In OpenMS, generic hierarchical clustering is available, the example (Tutorial_Clustering.cpp) shows how to build a rudimentary clustering pipeline.

Inputdata

All types of data can be clustered, as long as a SimilarityComparator for the type is provided. This Comparator has to produce a similarity measurement with the ()-operator in the range of [0,1] for each two elements of this type, so it can be transformed to a distance. Some SimilarityComparators are already implemented, e.g. the base class for the PeakSpectrum-type SimilarityComparator is OpenMS::PeakSpectrumCompareFunctor.

class LowLevelComparator
{
public:
double operator()(const double first, const double second) const
{
double x, y;
x = min(second, first);
y = max(first, second);
if ((y - x) > 1)
{
throw Exception::InvalidRange(__FILE__, __LINE__, OPENMS_PRETTY_FUNCTION);
}
return 1 - (y - x);
}
}; // end of LowLevelComparator

This example of a SimilarityComparator is very basic and takes one-dimensional input of doubles in the range of [0,1]. Real input will generally be more complex and so has to be the corresponding SimilarityComparator. Note that similarity in the example is calculated by 1-distance, whereas generally distance is obtained by getting the similarity and not the other way round.

Clustering

Clustering is conducted in the OpenMS::ClusterHierarchical class that offers an easy way to perform the clustering.

{
// data
vector<double> data; // must be filled
LowLevelComparator llc;
CompleteLinkage sl;
vector<BinaryTreeNode> tree;
DistanceMatrix<float> dist; // will be filled
ClusterHierarchical ch;
ch.setThreshold(0.15);

The ClusterHierarchical functions will need at least these arguments, setting the threshold is optional (per default set to 1,0). The template-arguments have to be set to the type of clustered data and the type of CompareFunctor used. In this example double and LowLevelComparator.

// clustering
ch.cluster<double, LowLevelComparator>(data, llc, sl, tree, dist);

This function will create a hierarchical clustering up to the threshold. See Output.

Output

If known, at what threshold (see OpenMS::ClusterHierarchical::cluster) a reasonable clustering is produced, the setting of the right threshold can potentially speed up the clustering process. After exceeding the threshold, the resulting tree (std::vector of OpenMS::BinaryTreeNode) is filled with dummy nodes. The tree represents the hierarchy of clusters by storing the stepwise merging process. It can eventually be transformed to a tree-representation in Newick-format and/or be analysed with other methods the OpenMS::ClusterAnalyzer class provides.

ClusterAnalyzer ca;
std::cout << ca.newickTree(tree) << std::endl;
return 0;
} //end of main

So the output will look something like this (may actually vary since random numbers are used in this example):

( ( ( ( ( 0 , 1 ) , ( 2 , ( 7 , 8 ) ) ) , ( ( 3 , 10 ) , ( 4 , 5 ) ) ) , ( 6 , 9 ) ) , 11 )

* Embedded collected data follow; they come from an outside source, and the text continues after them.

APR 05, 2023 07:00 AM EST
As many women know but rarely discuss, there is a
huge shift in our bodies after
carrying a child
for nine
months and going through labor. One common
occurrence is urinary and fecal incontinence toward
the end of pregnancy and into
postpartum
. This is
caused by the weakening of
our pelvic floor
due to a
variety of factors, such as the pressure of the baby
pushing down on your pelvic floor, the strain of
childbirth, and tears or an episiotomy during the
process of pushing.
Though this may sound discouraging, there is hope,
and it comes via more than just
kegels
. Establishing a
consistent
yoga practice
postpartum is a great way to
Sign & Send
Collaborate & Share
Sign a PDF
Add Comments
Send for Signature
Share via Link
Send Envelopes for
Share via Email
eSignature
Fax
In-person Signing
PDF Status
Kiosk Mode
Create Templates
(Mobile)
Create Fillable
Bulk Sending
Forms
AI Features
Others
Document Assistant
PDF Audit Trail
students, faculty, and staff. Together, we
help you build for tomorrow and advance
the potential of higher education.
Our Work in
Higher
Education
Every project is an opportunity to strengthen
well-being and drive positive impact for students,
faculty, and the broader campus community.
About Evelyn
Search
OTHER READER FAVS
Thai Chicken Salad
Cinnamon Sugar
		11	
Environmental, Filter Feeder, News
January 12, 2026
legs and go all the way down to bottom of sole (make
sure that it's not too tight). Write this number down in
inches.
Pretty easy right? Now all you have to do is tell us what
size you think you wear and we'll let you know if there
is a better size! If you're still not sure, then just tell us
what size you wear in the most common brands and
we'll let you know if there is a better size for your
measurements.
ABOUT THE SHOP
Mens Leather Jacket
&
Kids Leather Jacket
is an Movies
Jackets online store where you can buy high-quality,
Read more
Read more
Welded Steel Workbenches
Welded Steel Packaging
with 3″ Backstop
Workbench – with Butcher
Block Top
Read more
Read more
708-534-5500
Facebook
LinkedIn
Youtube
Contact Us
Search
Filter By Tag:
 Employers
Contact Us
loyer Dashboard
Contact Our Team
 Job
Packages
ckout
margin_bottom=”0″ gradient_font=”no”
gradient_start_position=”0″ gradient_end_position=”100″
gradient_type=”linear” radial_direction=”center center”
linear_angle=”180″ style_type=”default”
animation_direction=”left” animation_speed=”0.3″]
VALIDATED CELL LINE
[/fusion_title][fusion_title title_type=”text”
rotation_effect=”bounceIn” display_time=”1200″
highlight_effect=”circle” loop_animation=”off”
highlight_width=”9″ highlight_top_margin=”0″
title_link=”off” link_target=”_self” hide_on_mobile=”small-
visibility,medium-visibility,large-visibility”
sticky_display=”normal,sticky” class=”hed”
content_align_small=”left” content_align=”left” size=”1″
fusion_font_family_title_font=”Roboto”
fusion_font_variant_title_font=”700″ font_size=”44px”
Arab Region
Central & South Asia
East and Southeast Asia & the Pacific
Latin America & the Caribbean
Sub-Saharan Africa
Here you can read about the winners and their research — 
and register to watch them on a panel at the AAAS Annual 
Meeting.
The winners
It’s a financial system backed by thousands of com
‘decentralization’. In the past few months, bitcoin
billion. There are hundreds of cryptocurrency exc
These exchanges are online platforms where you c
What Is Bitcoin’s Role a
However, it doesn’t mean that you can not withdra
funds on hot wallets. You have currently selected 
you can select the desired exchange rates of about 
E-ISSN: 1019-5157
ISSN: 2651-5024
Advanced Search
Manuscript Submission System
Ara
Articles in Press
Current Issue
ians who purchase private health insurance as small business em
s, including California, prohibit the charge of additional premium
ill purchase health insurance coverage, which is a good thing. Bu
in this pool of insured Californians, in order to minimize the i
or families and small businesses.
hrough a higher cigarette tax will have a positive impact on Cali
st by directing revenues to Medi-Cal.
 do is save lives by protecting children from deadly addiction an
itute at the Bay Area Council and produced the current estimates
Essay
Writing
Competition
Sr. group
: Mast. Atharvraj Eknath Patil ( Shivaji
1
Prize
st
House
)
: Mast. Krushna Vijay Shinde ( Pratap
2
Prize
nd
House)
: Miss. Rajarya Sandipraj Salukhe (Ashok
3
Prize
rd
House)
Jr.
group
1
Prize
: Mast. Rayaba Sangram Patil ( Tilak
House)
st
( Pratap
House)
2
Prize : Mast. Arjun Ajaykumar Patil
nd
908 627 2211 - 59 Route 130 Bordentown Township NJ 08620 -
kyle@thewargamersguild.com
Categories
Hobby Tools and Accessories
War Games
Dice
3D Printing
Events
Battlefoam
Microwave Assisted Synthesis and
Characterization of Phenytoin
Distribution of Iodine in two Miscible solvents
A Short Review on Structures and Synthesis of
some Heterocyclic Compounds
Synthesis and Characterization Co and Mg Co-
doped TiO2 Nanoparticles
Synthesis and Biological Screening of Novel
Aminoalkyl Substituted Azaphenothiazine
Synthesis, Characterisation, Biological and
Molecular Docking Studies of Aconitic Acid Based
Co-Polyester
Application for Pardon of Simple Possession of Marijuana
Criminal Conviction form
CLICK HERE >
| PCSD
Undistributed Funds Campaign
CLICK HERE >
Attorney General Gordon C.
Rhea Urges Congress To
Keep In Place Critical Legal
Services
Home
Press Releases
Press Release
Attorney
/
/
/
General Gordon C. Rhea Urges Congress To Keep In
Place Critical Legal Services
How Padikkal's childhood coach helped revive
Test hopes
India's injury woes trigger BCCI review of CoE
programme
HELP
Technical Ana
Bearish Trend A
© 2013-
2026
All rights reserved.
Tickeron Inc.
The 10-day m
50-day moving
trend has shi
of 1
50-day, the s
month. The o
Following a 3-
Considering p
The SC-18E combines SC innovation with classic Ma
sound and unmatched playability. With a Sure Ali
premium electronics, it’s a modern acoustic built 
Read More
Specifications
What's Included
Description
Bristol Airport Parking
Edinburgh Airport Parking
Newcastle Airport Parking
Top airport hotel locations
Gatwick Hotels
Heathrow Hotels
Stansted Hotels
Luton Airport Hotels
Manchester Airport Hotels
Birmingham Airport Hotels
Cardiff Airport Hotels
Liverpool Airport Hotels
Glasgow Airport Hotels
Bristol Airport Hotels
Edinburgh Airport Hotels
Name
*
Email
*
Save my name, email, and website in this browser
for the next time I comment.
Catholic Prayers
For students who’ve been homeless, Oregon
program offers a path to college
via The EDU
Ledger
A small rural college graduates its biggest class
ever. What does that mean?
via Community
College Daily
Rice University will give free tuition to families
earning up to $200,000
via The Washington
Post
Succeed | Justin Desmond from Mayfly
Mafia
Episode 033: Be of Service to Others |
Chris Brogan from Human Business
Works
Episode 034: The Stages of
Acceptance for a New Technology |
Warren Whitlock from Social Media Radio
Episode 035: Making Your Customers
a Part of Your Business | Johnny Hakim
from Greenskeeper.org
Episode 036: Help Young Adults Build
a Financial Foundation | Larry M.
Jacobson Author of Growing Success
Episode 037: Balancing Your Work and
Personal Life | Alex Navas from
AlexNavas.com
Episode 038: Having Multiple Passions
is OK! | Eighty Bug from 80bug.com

For closer survey of the clustering process one can also view the whole hierarchy by viewing the tree in Newick-format with a tree viewer such as TreeViewX. A visualization of a particular cluster step (which gives rise to a certain partition of the data clustered) can be created with heatmaps (for example with gnuplot 4.3 heatmaps and the corresponding distance matrix).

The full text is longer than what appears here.